▶ **DATA FOR THIS TASK**
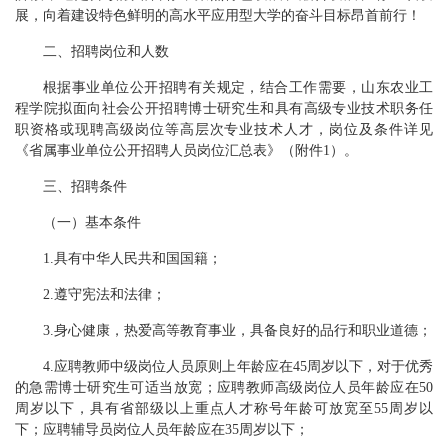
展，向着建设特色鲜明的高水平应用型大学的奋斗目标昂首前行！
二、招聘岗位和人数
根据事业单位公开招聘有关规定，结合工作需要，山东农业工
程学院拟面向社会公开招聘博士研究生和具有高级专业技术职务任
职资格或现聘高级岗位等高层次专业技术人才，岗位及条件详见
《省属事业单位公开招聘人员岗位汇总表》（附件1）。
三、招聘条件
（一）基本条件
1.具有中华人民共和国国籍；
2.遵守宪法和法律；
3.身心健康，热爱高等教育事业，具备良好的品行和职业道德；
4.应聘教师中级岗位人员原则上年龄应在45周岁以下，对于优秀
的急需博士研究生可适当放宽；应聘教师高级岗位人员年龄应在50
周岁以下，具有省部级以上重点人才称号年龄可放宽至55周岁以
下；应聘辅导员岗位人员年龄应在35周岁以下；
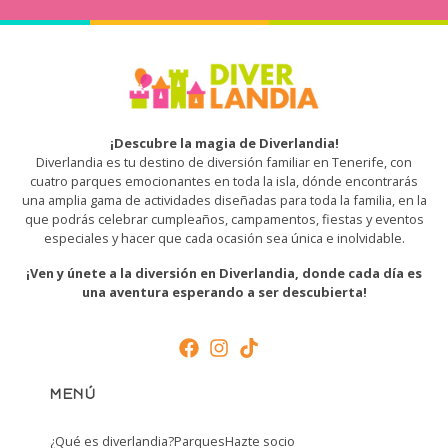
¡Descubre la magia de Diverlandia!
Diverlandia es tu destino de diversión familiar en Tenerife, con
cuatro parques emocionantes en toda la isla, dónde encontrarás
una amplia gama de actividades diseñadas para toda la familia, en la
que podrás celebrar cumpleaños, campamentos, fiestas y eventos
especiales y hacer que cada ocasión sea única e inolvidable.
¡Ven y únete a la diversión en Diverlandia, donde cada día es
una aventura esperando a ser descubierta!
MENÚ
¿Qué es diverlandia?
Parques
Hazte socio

---

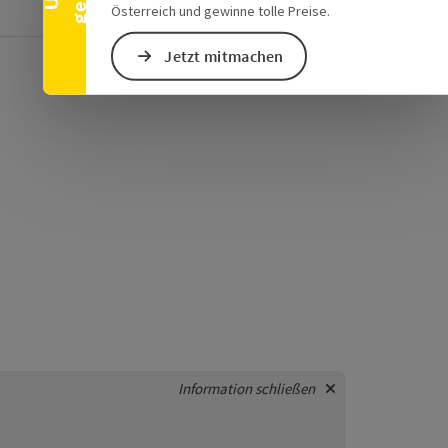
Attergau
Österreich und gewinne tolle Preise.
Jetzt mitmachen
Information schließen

* * *

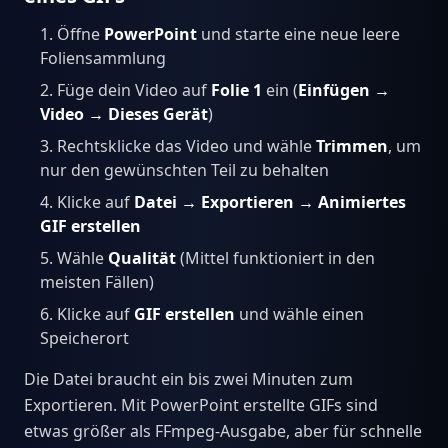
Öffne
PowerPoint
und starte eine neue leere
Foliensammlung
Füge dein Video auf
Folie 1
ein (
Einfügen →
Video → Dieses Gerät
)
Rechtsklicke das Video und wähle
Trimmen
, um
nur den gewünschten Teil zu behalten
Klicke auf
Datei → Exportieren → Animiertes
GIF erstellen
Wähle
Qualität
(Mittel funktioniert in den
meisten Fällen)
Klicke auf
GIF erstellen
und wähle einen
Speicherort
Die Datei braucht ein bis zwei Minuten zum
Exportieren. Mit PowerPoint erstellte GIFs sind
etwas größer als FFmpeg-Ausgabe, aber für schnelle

▶ **AIM OF THE TASK**
There is a run of lines above from the one with "Speicherort" to the one with "etwas größer als"; print exactly that run, both ends included, and nothing else.

▶ **WRITTEN ANSWER**
Speicherort
Die Datei braucht ein bis zwei Minuten zum
Exportieren. Mit PowerPoint erstellte GIFs sind
etwas größer als FFmpeg-Ausgabe, aber für schnelle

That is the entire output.